Content starts
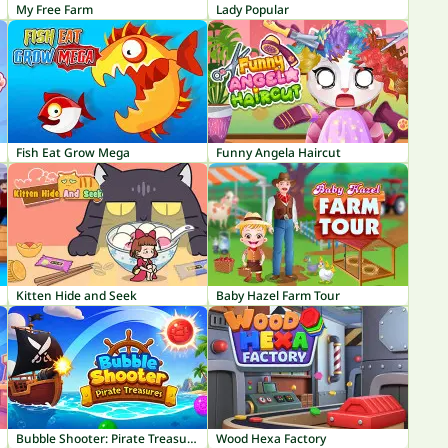
My Free Farm
Lady Popular
Fish Eat Grow Mega
Funny Angela Haircut
Kitten Hide and Seek
Baby Hazel Farm Tour
Bubble Shooter: Pirate Treasures
Wood Hexa Factory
Content ends
**To do**
Your task is to return, exactly and on their own, the lines from the one containing "Lady Popular" through the last line of the listing.

**Answer for the task**
Lady Popular
Fish Eat Grow Mega
Funny Angela Haircut
Kitten Hide and Seek
Baby Hazel Farm Tour
Bubble Shooter: Pirate Treasures
Wood Hexa Factory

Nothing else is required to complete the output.